Senza dire una parola mi dirigo nella camera che divido con gli altri miei fratelli; per il momento è l’unico luogo in cui posso rimanere da solo con i miei pensieri, almeno sino a quando non sarà ora di dormire.
Sfinito, mi siedo sul letto, appoggio i gomiti sulle ginocchia e nascondo il volto tra le mani. Mi sento un mostro per come mi sono comportato con Rory, in fondo lui non ha fatto altro che imitare quello che ho fatto io per sette anni. Percepisco i rumori provenienti dalla cucina, dove mia madre sta finendo di preparare la cena e i miei tre fratelli la stanno aiutando ad apparecchiare la tavola. L’odore della zuppa è invitante, ma il mio orgoglio ferito m’impone di rimanere rinchiuso nella mia camera. Sento la voce di mia madre chiamarmi, ma non le rispondo, troppo codardo per mangiare allo stesso tavolo di Rory.

Rimango immobile con la testa tra le mani – l’unica posizione in cui mi sembra di riuscire a trovare sollievo dalle ferite che potrebbero essersi riaperte – ascoltando i rumori che provengono dalla cucina. Il silenzio del pasto è intermezzato solo dai cucchiai che raschiano il fondo delle scodelle, poi il rumore dei piatti nel lavello mi suggerisce che la cena è finita e che presto dovrò fare nuovamente i conti con la scelta di mio fratello. Non sono ancora pronto per questo, ma non ho alternative.
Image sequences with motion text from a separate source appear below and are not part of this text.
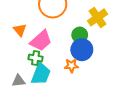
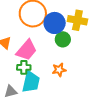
yellow cross: (97, 17) -> (77, 20), turned -36
blue circle: (82, 50) -> (55, 23), moved

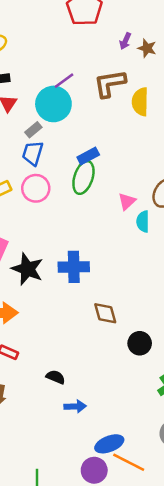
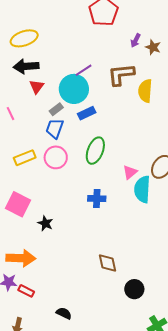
blue rectangle: (88, 156) -> (87, 113), moved
cyan semicircle: (143, 222) -> (142, 189), size x1.5
blue cross: (74, 267) -> (97, 199), moved, size x0.7
black star: (27, 269) -> (45, 223), size x0.6

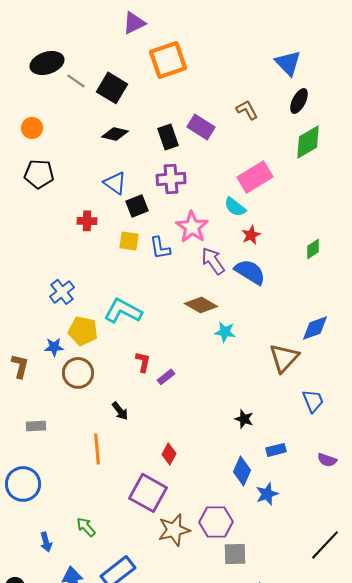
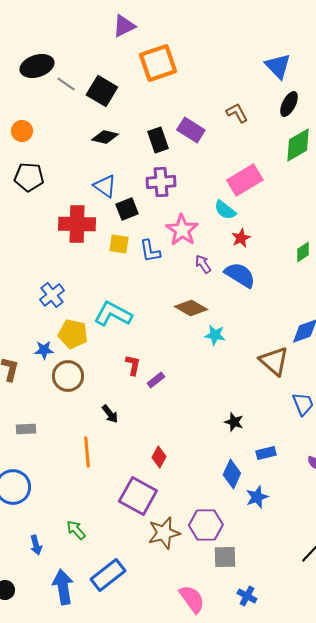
red cross: (87, 221) -> (77, 224), size x1.8
purple arrow: (213, 261) -> (203, 264), size x0.7
brown triangle: (284, 358) -> (274, 361), turned -32

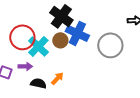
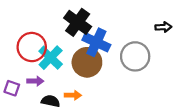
brown circle: (60, 40) -> (87, 62), moved, size x1.6
orange arrow: (57, 78) -> (73, 95), turned 48

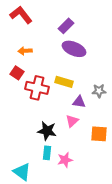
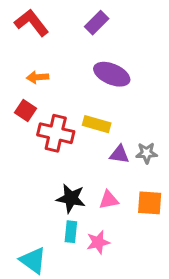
purple rectangle: (66, 26) -> (97, 23), moved
gray star: (99, 91) -> (147, 153), moved
pink triangle: (72, 121) -> (109, 200), moved, turned 32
Qualcuno bussa alla porta, non ho voglia di essere disturbato, ma sono sicuro che prima riaffronterò Rory, prima potrò porre fine a quest’assurda situazione.
“Avanti” mormoro tra i denti, mentre la porta si apre. Alzo appena la testa, contrariato dal fatto che chiunque stia entrando non abbia aspettato la mia risposta.
“Mamma …” mormoro con affetto, vedendola entrare con il vassoio dove è appoggiata una scodella di zuppa e una caraffa d’acqua.
“Non sei sceso a cena, così ho pensato di portartela in camera” mi spiega, quasi fosse la cosa più naturale del mondo. Io annuisco, stendendo le mie labbra in un mezzo sorriso, come segno di gradimento per le sue attenzioni. Lei appoggia il vassoio sul piccolo comodino, mi siede accanto e mi passa la scodella ancora tiepida.
“Non sarà più calda come la nostra, ma almeno non è completamente fredda” si limita a dire.
“Grazie” taglio corto, avventandomi sulla scodella. Non mi ero accorto di quanto fossi affamato e in pochi minuti trangugio tutto il contenuto, senza curarmi dei modi. Lei mi osserva in silenzio finché non finisco la mia cena. Rimaniamo entrambi zitti, timorosi che ogni parola potrebbe interrompere la quiete che si è creata dopo la discussione di oggi.
“Come stai?” La sua domanda mi sorprende, mi aspettavo una sua ramanzina, non di certo una domanda così diretta.
“Mi sento uno schifo – ammetto, espirando profondamente – mi dispiace aver litigato in quel modo con Rory, ma l’idea che lui possa essere sorteggiato perché ha preso delle tessere mi manda in bestia”.
“So cosa vuol dire osservare le mietiture sentendosi impotenti” mi confida mia madre, accarezzandomi i capelli ribelli, come faceva quando ero piccolo. Mi abbandono completamente alle sue carezze, appoggiando la testa sulla sua spalla.
“Questo per te sarà l’ottavo anno consecutivo” sorrido mestamente, ma la mia voce si spezza trasformando la mia frase ironica in un mezzo singulto. Lei non risponde, limitandosi a prendere un profondo respiro e ad annuire con la testa.
“Sai, a volte vorrei che tu non fossi stato obbligato a crescere così in fretta. Ti sei caricato sulle spalle un peso troppo gravoso da portare da solo, senza contare che era un peso non tuo. E adesso non vuoi condividerlo con tuo fratello. Credimi, siete molto più simili di quanto tu non possa immaginare”. Le parole di mia madre mi rincuorano e mi rattristano al tempo stesso. Mi sento svuotato, questa conversazione ha prosciugato le mie ultime forze, e mia madre sembra averlo capito. Si alza, e dopo avermi dato un ultimo bacio, esce dalla stanza, portando con sé il vassoio e la scodella vuota.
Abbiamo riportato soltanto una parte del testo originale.